Turmeric and Inflammation
By Don and Peggy Doman
I wandered through the stalls of the huge Maku’u Farmers Market in Pahoa looking for turmeric and Hawaiian shirts in my size.
On the plane from Seattle-Tacoma to Honolulu Peg spotted an article in the in-flight magazine entitled Healing Garden. The article mentioned olena (turmeric), which I knew was one of the superfoods.
I had never seen turmeric in its native state, but I thought the odds were in my favor to find the plant at one of the local markets we would be visiting on Hawaii’s Big Island. I searched and found it.
In one of the stalls I met U’I Pai. She was there to sell her coconut oil, another herbal remedy. I asked her if turmeric plants were available. She said, “No. This is the dormant time of year for the plant.” She then sang me a Hawaiian song, Pua `olena (written by Jimmy Kaholokula), about the turmeric flower falling asleep in the forest. What a nice way to meet someone.
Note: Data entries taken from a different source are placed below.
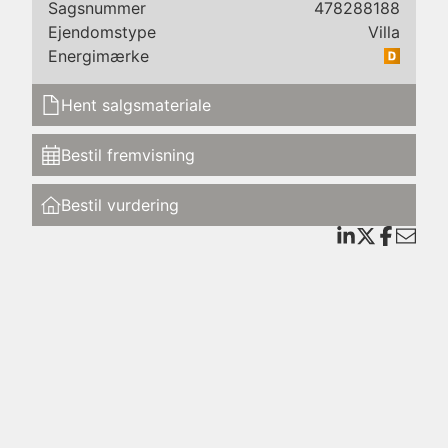
Sagsnummer
478288188
Ejendomstype
Villa
et
Energimærke
kt
Hent salgsmateriale
Bestil fremvisning
er
dage
Bestil vurdering
de
ige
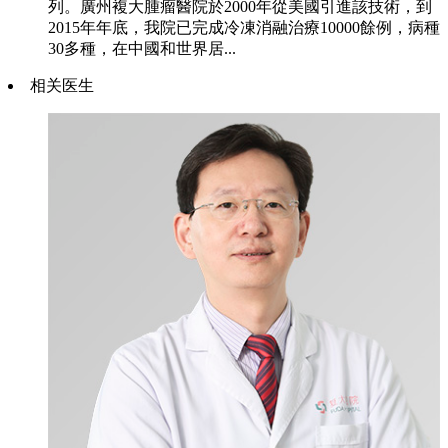
列。廣州複大腫瘤醫院於2000年從美國引進該技術，到
2015年年底，我院已完成冷凍消融治療10000餘例，病種
30多種，在中國和世界居...
相关医生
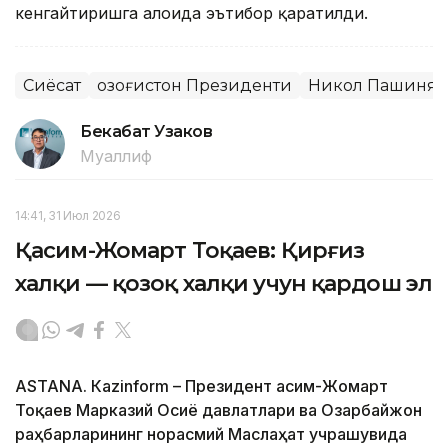
кенгайтиришга алоҳида эътибор қаратилди.
Сиёсат
Қозоғистон Президенти
Никол Пашинян
Бекабат Узаков
Муаллиф
14:41, 31 Июл 2026
Қасим-Жомарт Тоқаев: Қирғиз
халқи — қозоқ халқи учун қардош эл
ASTANА. Кazinform – Президент Қасим-Жомарт
Тоқаев Марказий Осиё давлатлари ва Озарбайжон
раҳбарларининг норасмий Маслаҳат учрашувида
`Olena blossom, blossom sleeping
In the forest, sleeping here
The misty summer rain
Awake and show now
`Olena blossom, `olena blossom
U’I went on to explain the difference between Indonesian turmeric has purple flowers and Hawaiian turmeric has golden or yellow flowers. “The powder created from both roots is golden, however.” She told me that several vendors at the market sold turmeric root, “But you can grow them from a little piece of root.” A few booths away I found orange turmeric roots – $2 a bag.
Turmeric is one of the canoe plants, meaning that it was brought to the Hawaiian Islands with the original Polynesian settlers. It’s part of the ginger family and one of the main ingredients in curry. Hawaiian healers say that the plant offers relief from a variety of diseases and that it fights inflammation.
(Take a look at the “Healthy Twists on Traditonal Sandwiches” video at the bottom of the page for an excellent suggestion on an egg salad sandwich using curry powder.)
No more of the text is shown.